18th Vice-Chancellor of Banaras Hindu University
- In office 1 May 1991 – 14 June 1993
- Appointed by: Ramaswamy Venkataraman
- Preceded by: R.P. Rastogi
- Succeeded by: D.N. Mishra

Personal details
- Alma mater: Patna University Bristol University

= C.S. Jha =

Vice-Chancellor in Banaras Hindu University (1991-1993)

C.S. Jha (born 1934) was an Indian engineer, professor, and academic administrator.

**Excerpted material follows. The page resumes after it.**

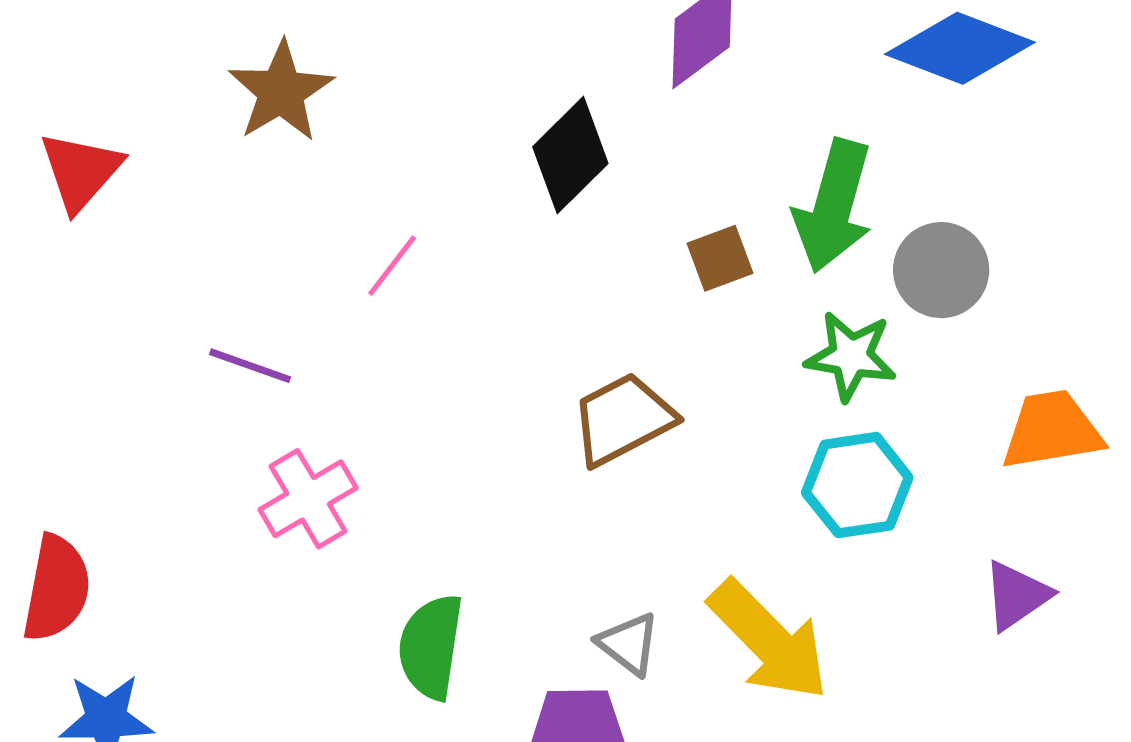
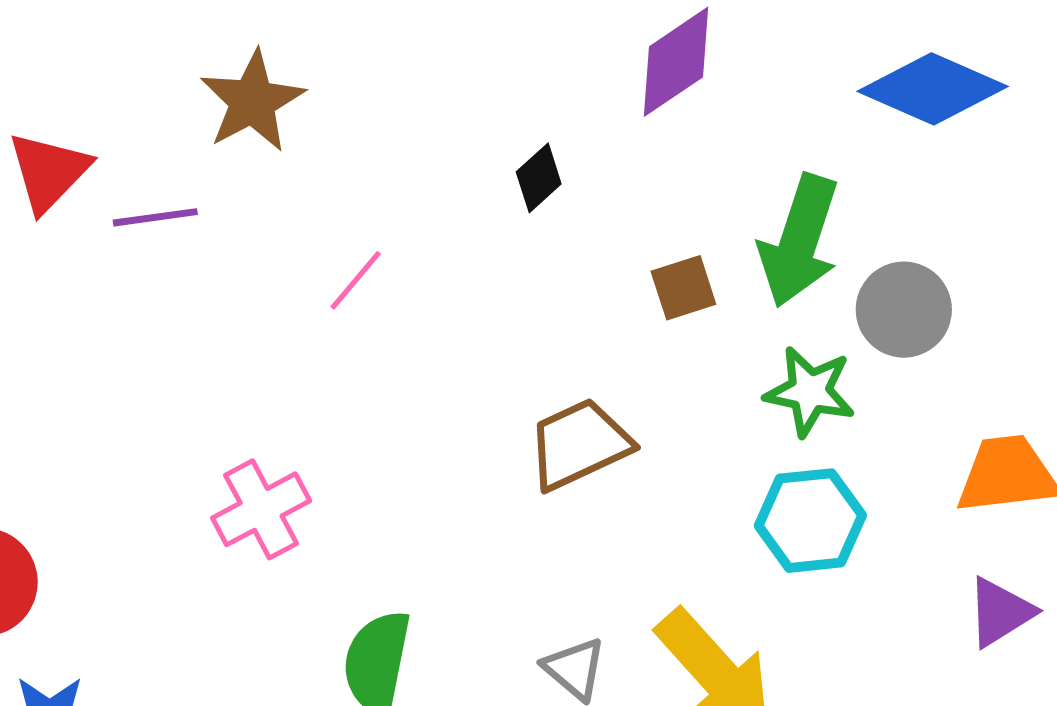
black diamond: (570, 155) -> (539, 178), size x0.6
purple line: (250, 366) -> (155, 217), moved, turned -30
purple triangle: (1017, 595) -> (1000, 612), moved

He served as the 18th Vice-Chancellor of Banaras Hindu University from 1991 to 1993.

== Biography ==
Jha obtained B.Sc. in physics from Patna University, and PhD in Electrical Engineering from Bristol University.

Jha later went on to serve IIT Delhi as an assistant professor in 1962, from where he retired in 1994. In that period C. S. Jha went on to become Dean of Engineering at IIT Delhi(1966–69), Director of IIT Kharagpur(1974–78), education (technical) advisor to the Government of India (1979–84), and Vice Chancellor of Banaras Hindu University (1991–93).

Upon retirement in 1994, Jha was appointed as the chairman of the Recruitment & Assessment Centre of Defence Research and Development Organisation.